神殿の名前を出せば空気を戻せる。そう思っていたのだろう。
戻らなかった。
村の老婆が、小さく息を吐く。
「やっぱりねえ」 「何がです」 セイルが問う。
老婆はガイゼルを見たまま言った。
「牙獣が寄るようになってから、妙に都合がよすぎたんだよ。道は荒れるし、薬は減るし、なのに毎回『たまたま』で済まされる」
薬箱を抱えた女も、怯えた顔のままうなずいた。
「今朝も、あの子ばっかり疑って……」 「疑われて当然でしょう」
ロッサムが反射で言い返す。
だが、その声にはもう余裕がなかった。
「荷から金が出て、包みも出て――」 「そのすぐあとで、あんたらの方からも出たじゃないか」 老婆が返す。
また、ぴしりと空気が鳴る。
大声ではない。
けれど、さっきまでロッサムが握っていた“笑って押し切る空気”が、もうほとんど残っていないのが分かった。
街道番の男が、ガイゼルの手首を離さないまま告げる。
「村へ戻る。そこで正式に聞く」 「神殿でなく?」 若い使いが思わず聞き返した。
「まずは街道番だ」
その言い方には、動かしようのない硬さがあった。
セイルは匂袋を革鞄へ入れ、続いて帳面袋、小帳面、縄切れも順にしまう。最後に、地面の土へ転がった銀貨二枚を拾い上げた。
「これも預かります」
ロッサムが唇を噛む。
ガイゼルは露骨に眉を寄せた。
だが、どちらももう押し返せない。
そこで初めて、レオンは胸の奥の力が少し抜けるのを感じた。
全部勝ったわけじゃない。
村へ戻れば、まだ何がどうなるか分からない。
神殿も黙っていない。
それでも今、ひとつだけはっきりしていることがある。
見た順に、残した順に、話したことが、初めて人を動かした。
街道番の男が、レオンを見る。
「歩けるな」 「……はい」 「なら村まで自分の足で来い。だが勝手に離れるな」 「分かりました」
拘束は解かれない。
完全に信用されたわけでもない。
その中途半端さが、むしろ本物だった。
甘い匂いの残る朝の空気の中、隊は向きを変える。
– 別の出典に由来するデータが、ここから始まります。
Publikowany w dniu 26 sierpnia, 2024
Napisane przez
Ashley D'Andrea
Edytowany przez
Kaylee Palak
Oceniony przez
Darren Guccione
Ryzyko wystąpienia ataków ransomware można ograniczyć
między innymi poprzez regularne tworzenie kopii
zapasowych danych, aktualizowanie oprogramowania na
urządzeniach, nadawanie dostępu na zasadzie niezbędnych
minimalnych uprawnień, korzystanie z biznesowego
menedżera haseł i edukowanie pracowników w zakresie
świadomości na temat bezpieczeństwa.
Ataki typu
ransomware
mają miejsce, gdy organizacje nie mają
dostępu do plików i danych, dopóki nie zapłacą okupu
今度は本当に、村への道だ。
その時、エドがすれ違いざま、ほんの一瞬だけ小声で言った。
「……さっきの、すごかった」
聞き返す前に、もう離れている。
顔も見えない。
けれど、レオンには十分だった。
前を向く。
村へ戻れば、まだ終わらない。
むしろ、そこからだ。
そして詰め所の前に残された白い袖の若い使いは、去っていく一行を見ながら、あからさまに困った顔をしていた。
あの顔は、きっとフェルドへそのまま持ち帰られる。
そう思った時、レオンの背筋を、別の冷たさが走った。